The novel is set in the first months of 2011 just as the Arab Spring is becoming a revolutionary wave of demonstrations, protests and civil wars across North Africa and the Middle East. Given this volatile environment, the embassy has instructed everyone to be on high alert, especially newcomers like Margaret. Ignoring the warnings of the authorities, Margaret decides to befriend Hasson, a handsome security guard. But what Margaret sees as an ordinary American gesture horrifies Cass, who sees in Margaret a young woman unwilling to learn the area’s basic cultural values: “I hadn’t yet realized Margaret would cling to her ignorance, even delight in it.” A seemingly innocent handshake becomes something much darker in a world where it is frowned upon for Western women to assist or touch Arab men.

At first, Cassie despises Margaret with “her perky body, her dashing husband, and her fertile ovaries,” but she ultimately takes pity on her when it is revealed that Margaret is not that interested in associating with the embassy community. Instead Margaret pleads with Cass to take her and her baby boy, Mather, on a day trip to the Dead Sea. Margaret’s sudden fender bender is a reminder to Cass that no one but Margaret is in control. Guilty that she is somehow responsible, Cass offers to look after Mather while Margaret pays a “guilt fee” at the main police headquarters in downtown Amman. Ensconced in Margaret’s palatial apartment with crying Mather, Cass accidently discovers Margaret’s journal. “Green with a filigree of gold along the edges,” the journal is a way for Margaret to keep notes for Mather so that he can look back and read about all the things they did in Jordan: “to make him remember them.” But in reading the journal, Cass becomes increasingly unstrung and desperate as she attempts to tie up the ends of her own unfinished life.

The clock ticks; the hours pass. Cass checks her phone, realizing it is well over an hour since Margaret left: “I only meant to help her. At least that’s what I intended in the beginning...when things were so perfect between us.” Cass plunges into a growing atmosphere of anxiety when Margaret doesn’t answer. She has no idea where her friend actually is, and she worries when she thinks about Margaret’s penchant for going off on tangents and taking wrong turns. All would have been well if Margaret hadn’t sped up and gone through the yellow light. When Cass gets a call from Dan, we see the slow deterioration of Cass’s confidence in her marriage. The men in the story (including the Jordanians) are not always interchangeable. Crick is a man of action, but he’s blindsided by the actions of his wife. Cass considers telling Dan everything, spilling out all of her assumptions about Margaret’s so-called “Arab classes” and her ill-advised trip to Jerash to visit to Hassan at his home.

Flashing between Cass and Margaret’s voices, Fallon’s novel is a study in contrasts. These two very different women are caught between light and shadow, opulence and poverty, secularism and religious belief, justice and vengeance – and these differences often appear interchangeable. The shifting light of Amman acts as a dramatic backdrop to Cass and Margaret’s dramas.

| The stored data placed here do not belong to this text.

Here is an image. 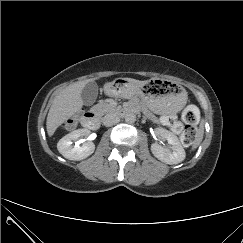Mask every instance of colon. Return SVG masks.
<instances>
[{
  "label": "colon",
  "instance_id": "obj_1",
  "mask_svg": "<svg viewBox=\"0 0 243 243\" xmlns=\"http://www.w3.org/2000/svg\"><path fill=\"white\" fill-rule=\"evenodd\" d=\"M199 121V111L194 105H188L182 112L181 120H177L173 115L164 117V122L169 125L172 131L180 136L183 145H191L197 136L196 125ZM74 120L67 121V127H72Z\"/></svg>",
  "mask_w": 243,
  "mask_h": 243
}]
</instances>
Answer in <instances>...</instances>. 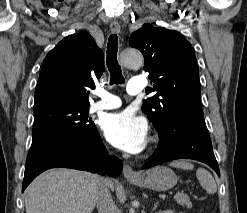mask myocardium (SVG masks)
<instances>
[{
	"instance_id": "f54148a6",
	"label": "myocardium",
	"mask_w": 247,
	"mask_h": 213,
	"mask_svg": "<svg viewBox=\"0 0 247 213\" xmlns=\"http://www.w3.org/2000/svg\"><path fill=\"white\" fill-rule=\"evenodd\" d=\"M155 143H156V139L155 138H151L150 142H149V146H148V151H151L154 148Z\"/></svg>"
}]
</instances>
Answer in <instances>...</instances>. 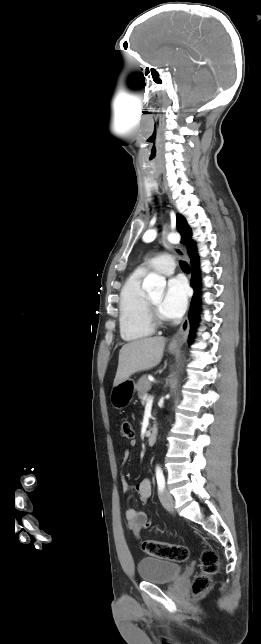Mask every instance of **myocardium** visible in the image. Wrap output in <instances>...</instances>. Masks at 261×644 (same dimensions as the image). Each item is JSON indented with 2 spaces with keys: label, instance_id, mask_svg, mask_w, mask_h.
Segmentation results:
<instances>
[{
  "label": "myocardium",
  "instance_id": "1",
  "mask_svg": "<svg viewBox=\"0 0 261 644\" xmlns=\"http://www.w3.org/2000/svg\"><path fill=\"white\" fill-rule=\"evenodd\" d=\"M147 312H148V317L154 327L157 326H162L167 323V319L163 317L157 307L154 305L152 302L150 296H147Z\"/></svg>",
  "mask_w": 261,
  "mask_h": 644
}]
</instances>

This is a city on fire with its the golden sandstone and square windows of glass constantly erupting in light. Ritzy townhouse complexes and canvas tents compete in a city that is untamed and overflowing and, for Margaret, always so alive. Fallon weaves this all together into a suspenseful recount of Margaret’s initial courtship with Crick. While Crick’s threat reverberates, Dan remains in Italy, unable to truly understand Cass’s pleas that Margaret is up to something, “that something isn’t quite right.” In reading all about her friend’s life, Cass begins to understand that her arguments against Margaret now “feel so feeble.”

Though Cass’s petty judgments against Margaret are sometimes irritating, most appalling is her decision to betray her new friend. The damage is irrefutable. “This is what you need to see, this is Jordan. Right now, in this moment breathing, alive.” That quote symbolizes Margaret’s passionate, untamed view of this country. Likewise, Fallon’s depiction of Cass, the older woman responsible for ensuring that every whim of her guest is taken care of instantly, is perhaps the struggle of a woman left alone to trace her own way through her marriage, her guilt, and finally, her forgiveness.